The option -e tells the parser to show the extended truth table. With this option, only the first formula is considered. Without -e, multiple formulas may be given (possibly with different atomic expressions), and all will be evaluated in one table:

$./LogicParser -b -nt "~~(((A | (A -> B)) -> B) -> B)" "A & B"
 A     | B     | ~~((A | (A -> B) -> B) -> B) | A & B 
-------+-------+------------------------------+-------
 False | False | True                         | False 
 False | True  | True                         | False 
 True  | False | True                         | False 
 True  | True  | True                         | True  
 False | False | True                         | False 
 False | True  | True                         | False 
 True  | False | True                         | False 
 True  | True  | True                         | True 

The parsers also recognises -html and -latex and will output an HTML or LaTeX table if these arguments are present.

Web frontend

There is a simple web frontend in PHP and a basic HTML template which allows one to connect to the Clean application through his browser.
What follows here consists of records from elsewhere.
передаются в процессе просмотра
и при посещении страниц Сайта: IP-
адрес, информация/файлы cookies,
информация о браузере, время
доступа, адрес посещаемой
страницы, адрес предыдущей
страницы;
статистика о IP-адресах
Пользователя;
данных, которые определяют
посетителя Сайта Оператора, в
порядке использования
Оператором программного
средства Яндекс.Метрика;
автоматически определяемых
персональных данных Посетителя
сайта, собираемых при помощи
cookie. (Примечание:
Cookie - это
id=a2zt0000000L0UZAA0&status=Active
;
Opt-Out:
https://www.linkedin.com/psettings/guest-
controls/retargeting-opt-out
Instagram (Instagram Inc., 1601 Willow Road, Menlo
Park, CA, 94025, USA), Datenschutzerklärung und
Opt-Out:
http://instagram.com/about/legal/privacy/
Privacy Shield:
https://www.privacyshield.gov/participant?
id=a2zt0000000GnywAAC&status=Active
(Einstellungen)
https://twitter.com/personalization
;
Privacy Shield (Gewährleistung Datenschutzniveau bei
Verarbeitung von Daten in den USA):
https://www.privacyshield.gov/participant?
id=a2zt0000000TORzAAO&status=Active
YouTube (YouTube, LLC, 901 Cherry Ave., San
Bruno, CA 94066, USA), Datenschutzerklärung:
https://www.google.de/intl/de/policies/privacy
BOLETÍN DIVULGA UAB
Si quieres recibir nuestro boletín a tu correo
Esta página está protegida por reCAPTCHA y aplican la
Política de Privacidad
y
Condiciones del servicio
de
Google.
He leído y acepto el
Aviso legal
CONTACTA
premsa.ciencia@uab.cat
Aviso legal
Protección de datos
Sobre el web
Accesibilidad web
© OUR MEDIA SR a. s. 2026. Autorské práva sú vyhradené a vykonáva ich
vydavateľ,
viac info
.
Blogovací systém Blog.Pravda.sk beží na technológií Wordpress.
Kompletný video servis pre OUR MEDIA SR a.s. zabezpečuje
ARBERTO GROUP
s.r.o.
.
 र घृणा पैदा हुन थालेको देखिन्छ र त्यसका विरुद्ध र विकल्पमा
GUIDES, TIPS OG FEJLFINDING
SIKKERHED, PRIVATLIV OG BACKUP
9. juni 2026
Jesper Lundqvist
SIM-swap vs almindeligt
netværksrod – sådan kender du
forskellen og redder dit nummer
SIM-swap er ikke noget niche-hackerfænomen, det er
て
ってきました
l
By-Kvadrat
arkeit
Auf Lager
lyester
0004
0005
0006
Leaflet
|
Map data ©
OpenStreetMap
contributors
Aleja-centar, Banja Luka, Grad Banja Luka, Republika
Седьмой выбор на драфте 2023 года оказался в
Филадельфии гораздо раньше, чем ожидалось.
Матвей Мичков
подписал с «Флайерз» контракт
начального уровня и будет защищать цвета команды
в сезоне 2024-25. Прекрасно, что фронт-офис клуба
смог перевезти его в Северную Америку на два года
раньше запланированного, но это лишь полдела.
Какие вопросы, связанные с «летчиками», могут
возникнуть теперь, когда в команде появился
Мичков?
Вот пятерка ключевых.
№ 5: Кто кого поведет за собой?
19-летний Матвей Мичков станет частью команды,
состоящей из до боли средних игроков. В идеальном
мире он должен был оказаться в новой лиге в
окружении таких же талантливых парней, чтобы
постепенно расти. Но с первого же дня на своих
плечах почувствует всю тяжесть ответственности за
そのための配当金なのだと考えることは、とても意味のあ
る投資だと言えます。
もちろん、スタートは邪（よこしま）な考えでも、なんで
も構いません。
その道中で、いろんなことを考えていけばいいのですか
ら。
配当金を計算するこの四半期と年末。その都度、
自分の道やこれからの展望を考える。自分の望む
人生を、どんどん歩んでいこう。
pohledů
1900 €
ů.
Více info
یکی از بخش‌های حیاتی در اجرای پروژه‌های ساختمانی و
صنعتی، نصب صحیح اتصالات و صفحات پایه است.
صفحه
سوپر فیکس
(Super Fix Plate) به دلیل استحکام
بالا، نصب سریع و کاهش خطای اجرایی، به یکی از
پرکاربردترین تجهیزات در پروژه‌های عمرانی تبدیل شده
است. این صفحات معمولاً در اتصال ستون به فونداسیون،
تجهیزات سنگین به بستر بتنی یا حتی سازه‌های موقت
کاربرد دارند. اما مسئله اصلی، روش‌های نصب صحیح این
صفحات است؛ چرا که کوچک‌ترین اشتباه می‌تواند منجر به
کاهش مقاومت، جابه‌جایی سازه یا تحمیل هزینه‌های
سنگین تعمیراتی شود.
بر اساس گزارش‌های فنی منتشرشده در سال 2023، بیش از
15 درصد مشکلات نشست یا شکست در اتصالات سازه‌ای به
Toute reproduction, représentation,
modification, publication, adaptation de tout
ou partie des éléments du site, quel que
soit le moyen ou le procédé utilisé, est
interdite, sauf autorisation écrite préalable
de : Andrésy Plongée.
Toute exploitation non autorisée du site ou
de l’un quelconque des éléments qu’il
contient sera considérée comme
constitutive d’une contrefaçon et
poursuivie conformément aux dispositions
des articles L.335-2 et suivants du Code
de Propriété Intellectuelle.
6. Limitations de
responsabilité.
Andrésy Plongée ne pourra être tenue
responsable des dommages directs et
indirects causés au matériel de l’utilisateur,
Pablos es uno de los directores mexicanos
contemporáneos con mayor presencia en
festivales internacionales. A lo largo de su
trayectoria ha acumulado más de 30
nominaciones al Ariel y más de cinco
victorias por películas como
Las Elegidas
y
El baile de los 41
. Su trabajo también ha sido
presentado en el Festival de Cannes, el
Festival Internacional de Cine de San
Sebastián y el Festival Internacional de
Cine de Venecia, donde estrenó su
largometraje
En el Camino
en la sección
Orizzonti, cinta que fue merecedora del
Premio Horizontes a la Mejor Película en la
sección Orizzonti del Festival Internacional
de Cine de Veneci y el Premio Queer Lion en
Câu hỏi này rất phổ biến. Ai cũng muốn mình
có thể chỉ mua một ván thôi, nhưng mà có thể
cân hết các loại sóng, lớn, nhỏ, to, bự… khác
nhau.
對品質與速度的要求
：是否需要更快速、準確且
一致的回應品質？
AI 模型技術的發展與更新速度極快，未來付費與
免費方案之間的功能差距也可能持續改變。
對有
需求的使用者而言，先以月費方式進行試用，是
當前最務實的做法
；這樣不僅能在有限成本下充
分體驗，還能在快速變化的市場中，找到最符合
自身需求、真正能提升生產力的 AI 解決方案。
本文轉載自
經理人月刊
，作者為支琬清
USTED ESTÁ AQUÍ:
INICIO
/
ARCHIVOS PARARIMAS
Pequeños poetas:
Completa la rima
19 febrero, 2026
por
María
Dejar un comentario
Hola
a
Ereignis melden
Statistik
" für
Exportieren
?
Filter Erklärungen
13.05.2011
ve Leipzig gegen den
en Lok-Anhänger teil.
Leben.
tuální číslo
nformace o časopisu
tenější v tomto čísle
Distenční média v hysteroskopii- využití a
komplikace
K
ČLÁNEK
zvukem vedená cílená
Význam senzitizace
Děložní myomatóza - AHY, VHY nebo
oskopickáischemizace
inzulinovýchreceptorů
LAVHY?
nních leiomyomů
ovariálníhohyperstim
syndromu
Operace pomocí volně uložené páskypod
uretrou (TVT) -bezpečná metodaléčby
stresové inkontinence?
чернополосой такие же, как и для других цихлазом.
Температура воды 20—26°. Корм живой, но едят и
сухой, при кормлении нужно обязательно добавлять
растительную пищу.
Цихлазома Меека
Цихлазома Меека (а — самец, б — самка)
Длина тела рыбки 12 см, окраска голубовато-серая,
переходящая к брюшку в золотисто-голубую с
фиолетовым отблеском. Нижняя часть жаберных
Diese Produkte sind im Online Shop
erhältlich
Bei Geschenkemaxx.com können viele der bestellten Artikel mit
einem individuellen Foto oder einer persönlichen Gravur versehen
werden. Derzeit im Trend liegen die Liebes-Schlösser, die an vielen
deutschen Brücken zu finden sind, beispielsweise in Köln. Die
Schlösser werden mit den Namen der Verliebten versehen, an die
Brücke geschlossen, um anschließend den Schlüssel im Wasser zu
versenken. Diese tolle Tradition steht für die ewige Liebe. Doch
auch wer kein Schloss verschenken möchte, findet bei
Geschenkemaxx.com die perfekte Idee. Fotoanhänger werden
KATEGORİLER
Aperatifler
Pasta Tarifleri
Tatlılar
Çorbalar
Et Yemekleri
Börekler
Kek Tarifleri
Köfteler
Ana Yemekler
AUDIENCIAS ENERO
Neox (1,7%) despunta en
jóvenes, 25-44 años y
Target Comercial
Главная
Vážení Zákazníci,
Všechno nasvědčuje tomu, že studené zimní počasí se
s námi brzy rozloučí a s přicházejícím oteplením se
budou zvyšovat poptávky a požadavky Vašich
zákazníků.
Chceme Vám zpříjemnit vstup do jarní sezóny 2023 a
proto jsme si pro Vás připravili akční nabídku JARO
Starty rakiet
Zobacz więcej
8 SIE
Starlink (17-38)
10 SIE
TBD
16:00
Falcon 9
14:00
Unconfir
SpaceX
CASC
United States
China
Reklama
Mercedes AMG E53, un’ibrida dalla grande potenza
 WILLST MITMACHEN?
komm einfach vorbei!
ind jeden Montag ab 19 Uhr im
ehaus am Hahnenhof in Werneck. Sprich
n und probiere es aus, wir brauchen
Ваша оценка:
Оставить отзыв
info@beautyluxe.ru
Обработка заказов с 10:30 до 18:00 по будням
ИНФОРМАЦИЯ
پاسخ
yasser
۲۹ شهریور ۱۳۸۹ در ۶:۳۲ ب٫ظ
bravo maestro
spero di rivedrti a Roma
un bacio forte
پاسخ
The files for this are index.html and request.php, and a demo may be found on https://demo.camilstaps.nl/CleanLogic. For this to work, the exec() function should be enabled in your PHP configuration.

Future ideas

  • Different toString formats for booleans: 0 and 1 or T and F instead of True and False
  • Simplifying expressions with atomic expressions as far as possible
  • Testing equivalence or impliance of expressions with atomic expressions
  • Add support for multi-letter atomic expressions
  • Would it be easier / neater / more intuitive to get rid of Op1 and Op2 and use Not, And, etc. as type constructors of Expr?